There’s a word I’m beginning to dread and that word is ‘Localism’.
It’s the new buzzword for the coalition government and, taken at face value, it should be a good word with its connotations of power to the people. So why am I so sceptical of it?
I first came across this word when I crossed swords with my local MP, Mark Harper (Conservative), over his support for Local Member Review Boards (LMRBs), which the then Labour government was proposing to introduce. These would have taken away the right of those receiving a planning refusal under Delegated powers to Appeal to the independent Planning Inspectorate. Instead, it was envisaged that those receiving such a refusal should only have the right of appeal to a committee of locally elected members of the council who’d refused the original application, advised, no doubt, by the same people who’d dealt with the application. I felt this was wholly undemocratic and I expressed my views forcefully in The Daily Telegraph, supported by many others including this magazine and the RTPI (Royal Town Planning Institute).
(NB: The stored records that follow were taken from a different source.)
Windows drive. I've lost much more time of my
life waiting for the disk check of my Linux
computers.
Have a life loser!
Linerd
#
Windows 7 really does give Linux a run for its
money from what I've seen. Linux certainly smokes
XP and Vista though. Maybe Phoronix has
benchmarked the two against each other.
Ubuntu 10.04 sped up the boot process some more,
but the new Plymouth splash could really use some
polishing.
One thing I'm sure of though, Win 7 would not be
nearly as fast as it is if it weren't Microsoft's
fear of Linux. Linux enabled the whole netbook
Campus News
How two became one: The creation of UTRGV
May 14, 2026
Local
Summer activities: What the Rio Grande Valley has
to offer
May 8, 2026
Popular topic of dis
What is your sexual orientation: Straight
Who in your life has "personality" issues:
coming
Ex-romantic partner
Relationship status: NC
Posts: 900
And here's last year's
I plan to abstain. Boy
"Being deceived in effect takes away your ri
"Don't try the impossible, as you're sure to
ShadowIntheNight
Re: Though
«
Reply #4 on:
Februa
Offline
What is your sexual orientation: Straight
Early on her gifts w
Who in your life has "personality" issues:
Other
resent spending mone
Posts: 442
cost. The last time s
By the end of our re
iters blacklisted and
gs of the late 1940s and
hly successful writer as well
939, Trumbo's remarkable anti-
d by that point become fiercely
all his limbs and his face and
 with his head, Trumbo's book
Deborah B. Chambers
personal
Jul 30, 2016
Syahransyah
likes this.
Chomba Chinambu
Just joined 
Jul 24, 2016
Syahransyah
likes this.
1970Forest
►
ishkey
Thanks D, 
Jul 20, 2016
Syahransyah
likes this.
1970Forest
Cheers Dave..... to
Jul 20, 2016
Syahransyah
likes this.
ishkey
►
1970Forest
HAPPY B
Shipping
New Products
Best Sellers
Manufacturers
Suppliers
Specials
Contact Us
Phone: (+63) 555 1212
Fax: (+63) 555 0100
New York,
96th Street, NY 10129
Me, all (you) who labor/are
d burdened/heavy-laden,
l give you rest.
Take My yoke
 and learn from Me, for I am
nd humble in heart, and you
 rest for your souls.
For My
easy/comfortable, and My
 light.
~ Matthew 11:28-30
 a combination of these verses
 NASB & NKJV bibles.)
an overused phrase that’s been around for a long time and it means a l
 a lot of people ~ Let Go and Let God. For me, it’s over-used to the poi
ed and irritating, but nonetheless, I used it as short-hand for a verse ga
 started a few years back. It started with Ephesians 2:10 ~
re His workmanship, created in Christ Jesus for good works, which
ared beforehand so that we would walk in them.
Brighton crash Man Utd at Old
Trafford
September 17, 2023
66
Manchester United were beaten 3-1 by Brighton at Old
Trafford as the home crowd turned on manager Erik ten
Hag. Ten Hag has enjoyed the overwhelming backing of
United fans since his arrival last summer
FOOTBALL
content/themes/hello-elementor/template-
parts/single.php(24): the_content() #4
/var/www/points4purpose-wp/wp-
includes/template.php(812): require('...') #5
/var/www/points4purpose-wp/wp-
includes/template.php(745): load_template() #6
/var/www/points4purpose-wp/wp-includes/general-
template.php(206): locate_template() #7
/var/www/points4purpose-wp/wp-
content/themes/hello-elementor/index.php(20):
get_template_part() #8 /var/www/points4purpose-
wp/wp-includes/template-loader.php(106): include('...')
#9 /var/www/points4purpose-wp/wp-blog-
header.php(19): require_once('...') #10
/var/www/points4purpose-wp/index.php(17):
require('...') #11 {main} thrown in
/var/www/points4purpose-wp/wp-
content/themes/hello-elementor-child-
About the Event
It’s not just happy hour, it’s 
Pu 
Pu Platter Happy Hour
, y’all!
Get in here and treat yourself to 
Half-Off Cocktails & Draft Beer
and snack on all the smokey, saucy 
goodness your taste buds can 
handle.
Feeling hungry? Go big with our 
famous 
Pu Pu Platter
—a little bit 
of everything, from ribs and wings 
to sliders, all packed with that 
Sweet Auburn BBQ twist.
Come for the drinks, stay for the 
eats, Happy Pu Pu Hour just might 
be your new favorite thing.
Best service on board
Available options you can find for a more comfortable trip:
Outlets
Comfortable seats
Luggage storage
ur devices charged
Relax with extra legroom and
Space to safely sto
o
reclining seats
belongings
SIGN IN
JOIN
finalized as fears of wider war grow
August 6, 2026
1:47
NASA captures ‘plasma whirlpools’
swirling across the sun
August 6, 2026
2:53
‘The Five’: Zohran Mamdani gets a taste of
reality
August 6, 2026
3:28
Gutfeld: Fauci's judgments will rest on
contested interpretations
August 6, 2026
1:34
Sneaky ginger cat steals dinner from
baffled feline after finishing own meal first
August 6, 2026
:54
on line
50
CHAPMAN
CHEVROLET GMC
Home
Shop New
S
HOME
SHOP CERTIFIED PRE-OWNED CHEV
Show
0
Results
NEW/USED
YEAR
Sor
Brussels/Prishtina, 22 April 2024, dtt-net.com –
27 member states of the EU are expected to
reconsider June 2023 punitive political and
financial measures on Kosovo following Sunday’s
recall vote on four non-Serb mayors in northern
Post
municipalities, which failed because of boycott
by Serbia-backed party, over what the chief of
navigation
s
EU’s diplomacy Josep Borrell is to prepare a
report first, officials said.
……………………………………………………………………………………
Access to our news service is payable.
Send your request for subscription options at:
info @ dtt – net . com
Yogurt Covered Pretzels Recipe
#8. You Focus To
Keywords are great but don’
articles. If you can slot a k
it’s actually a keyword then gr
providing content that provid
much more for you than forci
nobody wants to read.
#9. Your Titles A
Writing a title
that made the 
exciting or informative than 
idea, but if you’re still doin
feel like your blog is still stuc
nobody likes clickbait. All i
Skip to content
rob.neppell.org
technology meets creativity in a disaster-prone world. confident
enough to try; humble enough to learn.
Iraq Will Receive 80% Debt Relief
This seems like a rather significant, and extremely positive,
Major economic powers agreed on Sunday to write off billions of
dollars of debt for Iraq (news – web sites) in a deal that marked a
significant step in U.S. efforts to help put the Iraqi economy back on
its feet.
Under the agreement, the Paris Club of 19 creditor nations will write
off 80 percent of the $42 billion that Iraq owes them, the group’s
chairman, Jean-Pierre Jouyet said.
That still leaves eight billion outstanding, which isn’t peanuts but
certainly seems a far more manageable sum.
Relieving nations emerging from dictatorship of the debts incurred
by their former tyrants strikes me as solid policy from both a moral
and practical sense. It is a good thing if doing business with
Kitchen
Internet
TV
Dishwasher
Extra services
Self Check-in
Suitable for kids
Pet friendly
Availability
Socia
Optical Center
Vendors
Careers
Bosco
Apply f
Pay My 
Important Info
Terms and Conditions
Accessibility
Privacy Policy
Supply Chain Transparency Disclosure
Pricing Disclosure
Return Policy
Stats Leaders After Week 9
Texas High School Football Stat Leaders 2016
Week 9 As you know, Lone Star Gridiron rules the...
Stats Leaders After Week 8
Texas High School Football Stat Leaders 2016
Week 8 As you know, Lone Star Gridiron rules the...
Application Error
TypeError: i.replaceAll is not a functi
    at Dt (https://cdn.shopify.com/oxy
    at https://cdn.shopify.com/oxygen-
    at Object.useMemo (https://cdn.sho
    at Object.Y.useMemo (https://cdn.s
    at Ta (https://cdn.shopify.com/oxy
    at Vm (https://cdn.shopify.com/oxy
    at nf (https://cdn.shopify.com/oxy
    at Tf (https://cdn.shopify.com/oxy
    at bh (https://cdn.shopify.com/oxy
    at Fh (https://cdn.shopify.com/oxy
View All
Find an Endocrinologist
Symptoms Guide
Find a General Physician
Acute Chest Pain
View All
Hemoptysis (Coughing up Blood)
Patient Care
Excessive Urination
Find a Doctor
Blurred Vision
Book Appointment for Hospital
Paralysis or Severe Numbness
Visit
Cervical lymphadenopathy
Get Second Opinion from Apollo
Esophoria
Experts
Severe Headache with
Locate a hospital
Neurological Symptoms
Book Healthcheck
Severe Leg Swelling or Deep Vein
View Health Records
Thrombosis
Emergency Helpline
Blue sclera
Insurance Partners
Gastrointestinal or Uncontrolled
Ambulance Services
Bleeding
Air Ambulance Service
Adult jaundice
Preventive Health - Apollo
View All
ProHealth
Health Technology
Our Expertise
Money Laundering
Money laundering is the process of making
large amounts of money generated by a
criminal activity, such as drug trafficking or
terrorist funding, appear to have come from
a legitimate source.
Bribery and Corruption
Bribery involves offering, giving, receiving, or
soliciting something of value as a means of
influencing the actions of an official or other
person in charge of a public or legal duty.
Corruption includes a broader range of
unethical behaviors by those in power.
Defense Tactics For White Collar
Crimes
Many Conservatives, Mark Harper amongst them, and including Grant Shapps MP, now the Minister for Housing, were all for them and Mark Harper wrote to me applauding the concept of localism and introducing me to the word for the very first time.
In the event, LMRBs didn’t go through in England & Wales, although the poor old Scots had them foisted upon them (a bit like the Poll Tax).
Now the Conservatives and Liberal Democrats are in power and they want to revive the concept. And they’ve come up with some more wheezes to increase localism in Planning. Eric Pickles MP, the Communities Secretary, has said that local authorities can ignore Regional Spatial Strategies (RSSs) and that they will allow local authorities to decide their own policies for housing development and numbers. The government also plans to scrap the IPC (Infrastructure Planning Committee), which was set up by the previous government to deal with major infrastructure planning applications. Most worryingly of all they talk of a third party right of appeal, which anybody and everybody I’ve ever spoken to sees as a recipe for complete chaos.
But this is their concept of localism; of passing power back down to the people.
And surely allowing local people to decide the destiny of their own environment must be right? So how, as a democrat can I possibly object? And surely to do so puts me into the realms of a convert to National Socialism?
So I’ll tell you why I’m so against localism.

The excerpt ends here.